Nevertheless, in this post on his blog, D.C. uses Bryan’s article to make this point about contract drafting:
In a contract, it’s less important for the writing to pack a punch than it is for each sentence to make its point quickly, precisely, and understandably, so as to help speed up legal review and get the contract to signature sooner. And that will usually call for the kind of boring, just-the-facts-ma’am style — Alice will do X, Bob may do Y — that Garner urges writers to avoid.
But in applying to contract drafting Garner’s points regarding rhetorical style, D.C. is comparing apples and oranges: it makes no sense. But D.C. avoids facing that because he includes no examples.
Bryan responded with this tweet. In addition to pointing out that D.C. had offered no examples, he says this:
The principle of end weight—putting emphatic words at the ends of sentences to avoid syntactic fizzle—applies almost as strongly to contractual drafting as in other expository prose.
So now Bryan too is comparing apples and oranges. This general proposition leaves me flummoxed.
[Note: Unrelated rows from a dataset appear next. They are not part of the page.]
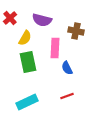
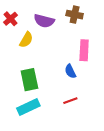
brown cross: (76, 31) -> (75, 15), moved
pink rectangle: (55, 48) -> (84, 50), moved
green rectangle: (28, 62) -> (29, 80), moved

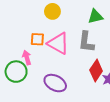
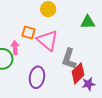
gray L-shape: (86, 42) -> (69, 59), moved
purple ellipse: (55, 83) -> (37, 77), turned 60

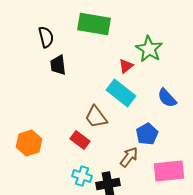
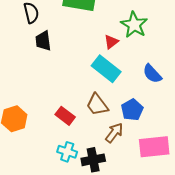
brown trapezoid: (96, 117) -> (97, 105), moved

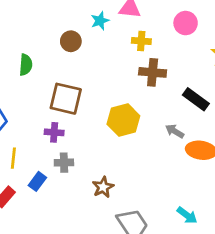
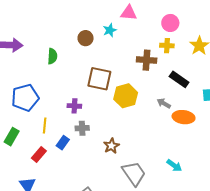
cyan star: (100, 21) -> (110, 30), moved
yellow cross: (141, 41) -> (167, 46), moved
brown square: (66, 99) -> (99, 79), moved

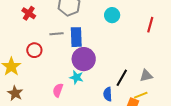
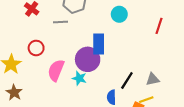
gray line: (57, 34) -> (60, 22), moved
blue rectangle: (76, 37) -> (99, 44), moved
pink semicircle: (58, 90) -> (56, 70), moved, size x1.5

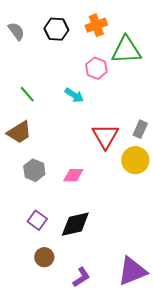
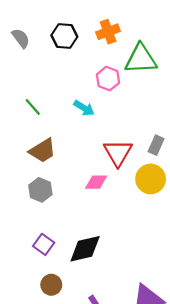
brown trapezoid: (19, 132) -> (43, 151), moved
pink diamond: (73, 175) -> (96, 182), moved

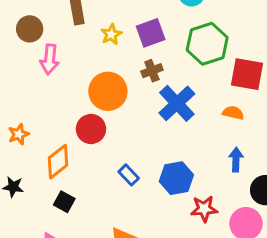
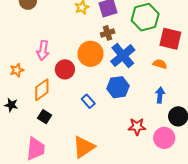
pink arrow: (50, 59) -> (43, 50), moved
orange circle: (108, 91) -> (91, 54), moved
blue hexagon: (176, 178) -> (118, 87), moved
But Bryan’s tweet includes this photo:
Ah, now we’re getting somewhere! The two examples in this photo in fact relate to a narrow issue: where in a sentence you should put a conditional clause. (Each of the “But This” examples in the photo begins with a conditional clause using the subordinator unless.)
Here’s what MSCD 3.326 says about where to put the conditional clause:
The traditional place for a conditional clause is at the beginning of a sentence, but you should place it elsewhere if doing so would make the provision easier to read. The longer the conditional clause, the more likely it is that the provision would be more readable with the matrix clause rather than the conditional clause at the front of the sentence. If both the conditional clause and matrix clause contain more than one element, you would likely be better off expressing them as two sentences.
What explains the tendency to put the conditional clause first, in contracts as well as other kinds of writing? It has nothing to do with emphasis. After all, whether a matrix clause comes after or before a conditional clause is a function not of how “emphatic” it is—whatever that means—but instead is a function of which requires more effort to read. Perhaps putting the simpler component first reduces the risk that it gets lost. I’m not going to speculate on this now, as it’s not specific to contract drafting. If you have any ideas, you’re welcome to chime in.
Avoiding confusion might also be a factor. Consider “Ex. 1” in Bryan’s photo. Putting the conditional clause at the end in the “Not This” version arguably creates syntactic ambiguity: one could get into an argument over whether the condition applies to everything that precedes it or applies just to “free from all tenancies.” If you put the conditional clause at the front, you avoid that uncertainty. Mind you, depending on how a matrix clause is structured, putting the conditional clause at the front could result in syntactic ambiguity; see MSCD 12.23.
So where do we end up? Bryan’s ABA Journal article doesn’t apply to contract drafting. By contrast, the examples in the photo in his tweet relate to all kinds of writing, including contract drafting. But Bryan doesn’t identify the narrow issue involved, so it might seem that he’s making a more general point; that’s not the case. And he seems to misidentify what’s at stake. I hope this post makes things clearer.